マリーを妬んで陰口を叩く者はいたが、エレノアという強い後ろ盾があるからか、面と向かって喧嘩を売りに来るような者は幸い居なかった。
もっともこの頃になるとユベールもマリーがしたたかな事に気付いていたので、あまり心配もしなかった。
それくらい強い女でなければ、武のラトウィッジ侯爵家の妻は務まらない。
ユベールにとって、マリーの気の強さは好ましかった。
しかし、マリーと共に夜会に出掛けるのは苦痛だった。
コートニー子爵家の潤沢な資産を背景に、マリーは年々磨きこまれていく。
身に纏うドレスもアクセサリーも上位貴族に遜色ないレベルの高級品だ。侍女の腕が無駄にいいせいで、髪型も化粧も、マリーの魅力を最大限に引き出すものが施されている。
その彼女を他の男の目に晒したくない。
特に今の夜会用のドレスの流行は、デコルテが大きく開いたもので、目のやり場に困るのだ。

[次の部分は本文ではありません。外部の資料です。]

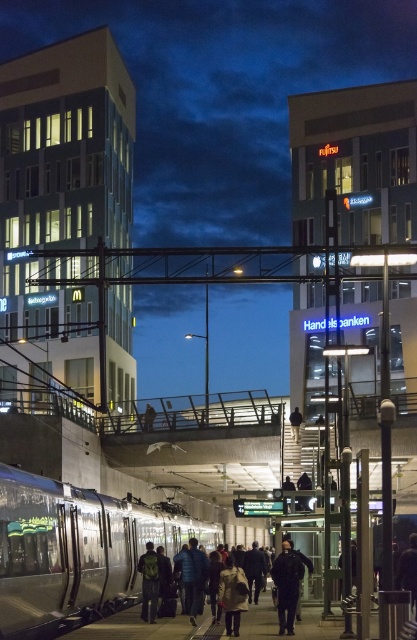 Based on the photo, you are a photographer standing on the train station platform. You want to take a photo of the silver metallic train at lower left and the dark gray jacket at center. Which object should you focus on first if you want both to be in sharp focus?

The silver metallic train at lower left is closer to the viewer than the dark gray jacket at center. To have both in sharp focus, focus on the dark gray jacket at center because it is farther away, ensuring the depth of field includes both.

You are a photographer standing on the train station platform. You want to capture a photo that includes both the silver metallic train at lower left and the dark gray jacket at center. Which object should you focus on first to ensure both are in frame?

The silver metallic train at lower left is taller than the dark gray jacket at center. To ensure both are in frame, focus on the taller object first, which is the silver metallic train at lower left, then adjust the camera angle to include the dark gray jacket at center.

You are a photographer trying to capture a candid shot of the two people on the train station platform. You notice the dark gray jacket at center and the light beige coat at center. Which of these two clothing items would appear wider in your photo?

The dark gray jacket at center would appear wider in the photo since its width surpasses that of the light beige coat at center.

細く見えるマリーだが、意外に胸が豊かで、エスコート中谷間がちらちら見えるのもユベールを苦しめていた。
……またやってしまった。
ドレスの胸元をどうにかして欲しくて、結果的にケチを付けるような事を言ってしまい、マリーを怒らせてしまった。
時折向けられるルカリオの責め立てるような視線が痛かった。
◆ ◆ ◆
マリーとの婚前交渉の話が持ち上がったのは、そんな日々を過ごしていた時の事だった。
その日、シャールの執務室に呼び出されたユベールに告げられたのは、魔の森に強い《マナ》の乱れが観測されたという情報だった。

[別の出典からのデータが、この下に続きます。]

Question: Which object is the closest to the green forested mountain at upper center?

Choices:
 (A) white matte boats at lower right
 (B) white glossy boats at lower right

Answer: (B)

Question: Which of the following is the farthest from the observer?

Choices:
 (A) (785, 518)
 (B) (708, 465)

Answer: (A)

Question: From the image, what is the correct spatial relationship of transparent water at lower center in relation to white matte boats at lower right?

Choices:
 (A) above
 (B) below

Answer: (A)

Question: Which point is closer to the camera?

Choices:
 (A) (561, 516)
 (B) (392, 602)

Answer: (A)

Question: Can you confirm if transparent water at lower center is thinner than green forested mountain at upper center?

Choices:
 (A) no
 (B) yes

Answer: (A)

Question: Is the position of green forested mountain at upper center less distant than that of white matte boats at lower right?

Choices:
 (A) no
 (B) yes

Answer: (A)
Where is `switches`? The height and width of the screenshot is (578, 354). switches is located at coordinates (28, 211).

「現在は継続して監視中だが……このまま《マナ》の流れが乱れ続けるようなら、秋の討伐は少し厳しいものになるかもしれない。討伐時期の前倒しも含めて現在協議中だから心しておけ」
エレノアが絡まない時のシャールは、同じ人間かと思うくらい目が冷たい。我が父ながら二重人格を疑う域だな、と思いながら、ユベールは「はい」と短く答えた。
「時にお前、マリー嬢とはどうなってるんだ」
「……別に。いつも通り、何も変わりませんよ」
「それは大してうまくいってなくて、結婚後は仮面化する恐れがあるということだな」
事実を言い当てられ、腹が立ったが反論はぐっと抑え込んだ。シャールには口では勝てないからである。
この頃には、ユベールは家族からマリーへの気持ちがバレていて、素直になれない残念な子扱いを受けていた。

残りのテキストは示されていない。